We’re Still About Community
Millions of pages have probably been written about one core human experience: building and fostering community. Before we had fancy communication mediums, we built fires and drew stories on cave walls. With the birth of radio and television, we congregated around our favorite programs and shows. Community was generated in our aptly-named ‘living’ rooms, around our radio and television sets. I can still recall coming to school following the latest episode of Dawson’s Creek: discussion time was deemed necessary. At the time, the show fueled the community that my girlfriends and I created.
Then came the birth of social networking–a virtual way for us to build a community beyond our home, and our hometown. Suddenly, we were able to discuss television shows, music, movies, books and relationships with people that we only sort of vaguely knew. We called them our ‘friends,’ but really they were only acquaintances, and distant ones at that. Through Friendster, MySpace and Facebook, we were able to share our local experiences with people that may have cared about them were able to provide feedback.
Most recently, our community building experience has forged into new territory: the process of building communities with people that we do not know at all. People that live very different lives from us, in states and countries that we may never visit. The process isn’t new: some of us may recall the phenomenon of pen pals–correspondence relationships with people that we had never met or knew. Pen pal chains were often created in grade school and junior high, when random people would become connected through their interests and begin corresponding. The idea of exchanging happenings in your daily lives, sharing book and movie recommendations and venting about problems with friends and relatives with a stranger is still just as prevalent today, if not more so.
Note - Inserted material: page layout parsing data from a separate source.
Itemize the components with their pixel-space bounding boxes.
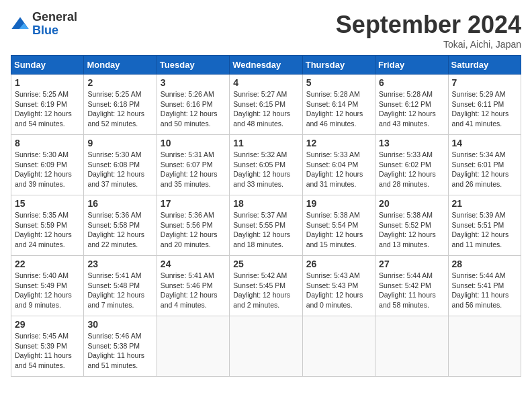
- calendar-cell: 30Sunrise: 5:46 AMSunset: 5:38 PMDayligh…: [84, 316, 157, 377]
- calendar-cell: 6Sunrise: 5:28 AMSunset: 6:12 PMDaylight…: [375, 75, 448, 135]
- calendar-cell: [302, 316, 375, 377]
- day-info: Sunrise: 5:29 AMSunset: 6:11 PMDaylight:…: [452, 89, 517, 129]
- calendar-cell: 24Sunrise: 5:41 AMSunset: 5:46 PMDayligh…: [157, 256, 229, 316]
- day-info: Sunrise: 5:44 AMSunset: 5:42 PMDaylight:…: [379, 271, 444, 310]
- day-info: Sunrise: 5:38 AMSunset: 5:52 PMDaylight:…: [379, 210, 444, 250]
- day-info: Sunrise: 5:41 AMSunset: 5:46 PMDaylight:…: [161, 271, 226, 310]
- day-number: 10: [161, 138, 226, 148]
- calendar-cell: [375, 316, 448, 377]
- day-number: 27: [379, 259, 444, 269]
- day-number: 1: [15, 77, 80, 88]
- calendar-cell: 17Sunrise: 5:36 AMSunset: 5:56 PMDayligh…: [157, 195, 229, 256]
- calendar-cell: 20Sunrise: 5:38 AMSunset: 5:52 PMDayligh…: [375, 195, 448, 256]
- day-number: 5: [306, 77, 371, 88]
- calendar-cell: [157, 316, 229, 377]
- logo-text: General Blue: [32, 11, 77, 38]
- day-number: 4: [233, 77, 298, 88]
- calendar-cell: 11Sunrise: 5:32 AMSunset: 6:05 PMDayligh…: [230, 135, 302, 195]
- day-info: Sunrise: 5:26 AMSunset: 6:16 PMDaylight:…: [161, 89, 226, 129]
- calendar-cell: 3Sunrise: 5:26 AMSunset: 6:16 PMDaylight…: [157, 75, 229, 135]
- day-number: 3: [161, 77, 226, 88]
- calendar-cell: 13Sunrise: 5:33 AMSunset: 6:02 PMDayligh…: [375, 135, 448, 195]
- day-number: 24: [161, 259, 226, 269]
- calendar-cell: 10Sunrise: 5:31 AMSunset: 6:07 PMDayligh…: [157, 135, 229, 195]
- day-number: 17: [161, 198, 226, 209]
- day-info: Sunrise: 5:33 AMSunset: 6:02 PMDaylight:…: [379, 150, 444, 189]
- weekday-monday: Monday: [84, 56, 157, 75]
- calendar-cell: 16Sunrise: 5:36 AMSunset: 5:58 PMDayligh…: [84, 195, 157, 256]
- day-info: Sunrise: 5:27 AMSunset: 6:15 PMDaylight:…: [233, 89, 298, 129]
- calendar-cell: 22Sunrise: 5:40 AMSunset: 5:49 PMDayligh…: [11, 256, 84, 316]
- day-number: 7: [452, 77, 517, 88]
- calendar-week-3: 15Sunrise: 5:35 AMSunset: 5:59 PMDayligh…: [11, 195, 521, 256]
- day-info: Sunrise: 5:30 AMSunset: 6:08 PMDaylight:…: [87, 150, 152, 189]
- calendar-cell: 1Sunrise: 5:25 AMSunset: 6:19 PMDaylight…: [11, 75, 84, 135]
- day-number: 25: [233, 259, 298, 269]
- day-info: Sunrise: 5:41 AMSunset: 5:48 PMDaylight:…: [87, 271, 152, 310]
- title-area: September 2024 Tokai, Aichi, Japan: [336, 11, 521, 50]
- calendar-cell: 5Sunrise: 5:28 AMSunset: 6:14 PMDaylight…: [302, 75, 375, 135]
- day-info: Sunrise: 5:25 AMSunset: 6:18 PMDaylight:…: [87, 89, 152, 129]
- calendar-cell: 14Sunrise: 5:34 AMSunset: 6:01 PMDayligh…: [448, 135, 521, 195]
- calendar-cell: 26Sunrise: 5:43 AMSunset: 5:43 PMDayligh…: [302, 256, 375, 316]
- calendar-table: SundayMondayTuesdayWednesdayThursdayFrid…: [11, 55, 521, 377]
- weekday-sunday: Sunday: [11, 56, 84, 75]
- day-info: Sunrise: 5:33 AMSunset: 6:04 PMDaylight:…: [306, 150, 371, 189]
- day-info: Sunrise: 5:45 AMSunset: 5:39 PMDaylight:…: [15, 331, 80, 371]
- day-info: Sunrise: 5:44 AMSunset: 5:41 PMDaylight:…: [452, 271, 517, 310]
- day-info: Sunrise: 5:34 AMSunset: 6:01 PMDaylight:…: [452, 150, 517, 189]
- day-info: Sunrise: 5:42 AMSunset: 5:45 PMDaylight:…: [233, 271, 298, 310]
- calendar-cell: [230, 316, 302, 377]
- day-number: 8: [15, 138, 80, 148]
- calendar-body: 1Sunrise: 5:25 AMSunset: 6:19 PMDaylight…: [11, 75, 521, 377]
- calendar-cell: 15Sunrise: 5:35 AMSunset: 5:59 PMDayligh…: [11, 195, 84, 256]
- day-info: Sunrise: 5:35 AMSunset: 5:59 PMDaylight:…: [15, 210, 80, 250]
- day-number: 9: [87, 138, 152, 148]
- day-info: Sunrise: 5:30 AMSunset: 6:09 PMDaylight:…: [15, 150, 80, 189]
- day-number: 29: [15, 319, 80, 330]
- day-info: Sunrise: 5:39 AMSunset: 5:51 PMDaylight:…: [452, 210, 517, 250]
- calendar-cell: 19Sunrise: 5:38 AMSunset: 5:54 PMDayligh…: [302, 195, 375, 256]
- day-number: 28: [452, 259, 517, 269]
- calendar-cell: 28Sunrise: 5:44 AMSunset: 5:41 PMDayligh…: [448, 256, 521, 316]
- day-number: 12: [306, 138, 371, 148]
- calendar-cell: 27Sunrise: 5:44 AMSunset: 5:42 PMDayligh…: [375, 256, 448, 316]
- weekday-thursday: Thursday: [302, 56, 375, 75]
- day-info: Sunrise: 5:28 AMSunset: 6:14 PMDaylight:…: [306, 89, 371, 129]
- location: Tokai, Aichi, Japan: [336, 39, 521, 50]
- header: General Blue September 2024 Tokai, Aichi…: [11, 11, 521, 50]
- day-info: Sunrise: 5:40 AMSunset: 5:49 PMDaylight:…: [15, 271, 80, 310]
- day-number: 23: [87, 259, 152, 269]
- logo: General Blue: [11, 11, 77, 38]
- day-number: 18: [233, 198, 298, 209]
- day-number: 11: [233, 138, 298, 148]
- calendar-cell: 18Sunrise: 5:37 AMSunset: 5:55 PMDayligh…: [230, 195, 302, 256]
- day-info: Sunrise: 5:46 AMSunset: 5:38 PMDaylight:…: [87, 331, 152, 371]
- weekday-header-row: SundayMondayTuesdayWednesdayThursdayFrid…: [11, 56, 521, 75]
- calendar-week-2: 8Sunrise: 5:30 AMSunset: 6:09 PMDaylight…: [11, 135, 521, 195]
- calendar-cell: 29Sunrise: 5:45 AMSunset: 5:39 PMDayligh…: [11, 316, 84, 377]
- day-number: 14: [452, 138, 517, 148]
- day-number: 6: [379, 77, 444, 88]
- day-info: Sunrise: 5:38 AMSunset: 5:54 PMDaylight:…: [306, 210, 371, 250]
- calendar-week-5: 29Sunrise: 5:45 AMSunset: 5:39 PMDayligh…: [11, 316, 521, 377]
- day-number: 20: [379, 198, 444, 209]
- day-info: Sunrise: 5:32 AMSunset: 6:05 PMDaylight:…: [233, 150, 298, 189]
- month-title: September 2024: [336, 11, 521, 39]
- day-number: 16: [87, 198, 152, 209]
- calendar-week-4: 22Sunrise: 5:40 AMSunset: 5:49 PMDayligh…: [11, 256, 521, 316]
- calendar-cell: [448, 316, 521, 377]
- calendar-cell: 21Sunrise: 5:39 AMSunset: 5:51 PMDayligh…: [448, 195, 521, 256]
- day-number: 26: [306, 259, 371, 269]
- weekday-wednesday: Wednesday: [230, 56, 302, 75]
- day-info: Sunrise: 5:37 AMSunset: 5:55 PMDaylight:…: [233, 210, 298, 250]
- calendar-cell: 4Sunrise: 5:27 AMSunset: 6:15 PMDaylight…: [230, 75, 302, 135]
- day-number: 2: [87, 77, 152, 88]
- calendar-cell: 9Sunrise: 5:30 AMSunset: 6:08 PMDaylight…: [84, 135, 157, 195]
- day-info: Sunrise: 5:36 AMSunset: 5:58 PMDaylight:…: [87, 210, 152, 250]
- logo-icon: [11, 15, 30, 34]
- day-number: 21: [452, 198, 517, 209]
- day-info: Sunrise: 5:28 AMSunset: 6:12 PMDaylight:…: [379, 89, 444, 129]
- day-number: 15: [15, 198, 80, 209]
- day-info: Sunrise: 5:25 AMSunset: 6:19 PMDaylight:…: [15, 89, 80, 129]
These days, niche social networks allow us to make connections with people strictly on the basis of our interests, and community building mediums have opened our eyes to groups of people that are often beyond closed doors. In the case of Iran’s current revolution, the community of protesters is weaving a powerful web, both literally and figuratively, with the outside world.
Our mediums may have changed, but our inherent need for building a community with other people–whether they’re family, friends, or strangers, remains ever the same.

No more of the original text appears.